Coaching follows a cosine studying fee schedule with 300 warmup steps and 9,000 complete steps at 16,384 token context size with international batch dimension of 384 samples, combining Information Parallelism, Tensor Parallelism, and Totally Sharded Information Parallelism.
Abstract
Hermes 4 marks a big development in open-source AI improvement, proving that frontier-level reasoning capabilities could be achieved by way of clear, reproducible methodologies with out counting on proprietary coaching information or closed improvement processes. By combining revolutionary graph-based artificial information era, massive-scale rejection sampling, and stylish size management mechanisms, Nous Analysis has created fashions that not solely match the efficiency of main proprietary methods but additionally keep the impartial alignment and steerability that make them genuinely helpful instruments relatively than restrictive assistants
Take a look at the Paper, Technical particulars, Mannequin on Hugging Face and Chat. Be at liberty to take a look at our GitHub Web page for Tutorials, Codes and Notebooks. Additionally, be happy to observe us on Twitter and don’t overlook to affix our 100k+ ML SubReddit and Subscribe to our Publication.

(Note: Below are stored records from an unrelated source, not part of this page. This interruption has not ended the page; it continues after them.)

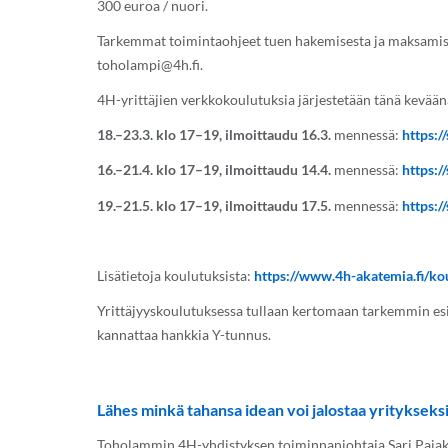
300 euroa / nuori.
Tarkemmat toimintaohjeet tuen hakemisesta ja maksamis
toholampi@4h.fi
.
4H-yrittäjien verkkokoulutuksia järjestetään tänä kevään
18.–23.3. klo 17–19, ilmoittaudu 16.3.
mennessä:
https:/
16.–21.4. klo 17–19, ilmoittaudu 14.4.
mennessä:
https:/
19.–21.5. klo 17–19, ilmoittaudu 17.5.
mennessä:
https:/
Lisätietoja koulutuksista:
https://www.4h-akatemia.fi/ko
Yrittäjyyskoulutuksessa tullaan kertomaan tarkemmin esim
kannattaa hankkia Y-tunnus.
Lähes minkä tahansa idean voi jalostaa yritykseks
Toholammin 4H-yhdistyksen toiminnanjohtaja Sari Pajakosk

Asif Razzaq is the CEO of Marktechpost Media Inc.. As a visionary entrepreneur and engineer, Asif is dedicated to harnessing the potential of Synthetic Intelligence for social good. His most up-to-date endeavor is the launch of an Synthetic Intelligence Media Platform, Marktechpost, which stands out for its in-depth protection of machine studying and deep studying information that’s each technically sound and simply comprehensible by a large viewers. The platform boasts of over 2 million month-to-month views, illustrating its recognition amongst audiences.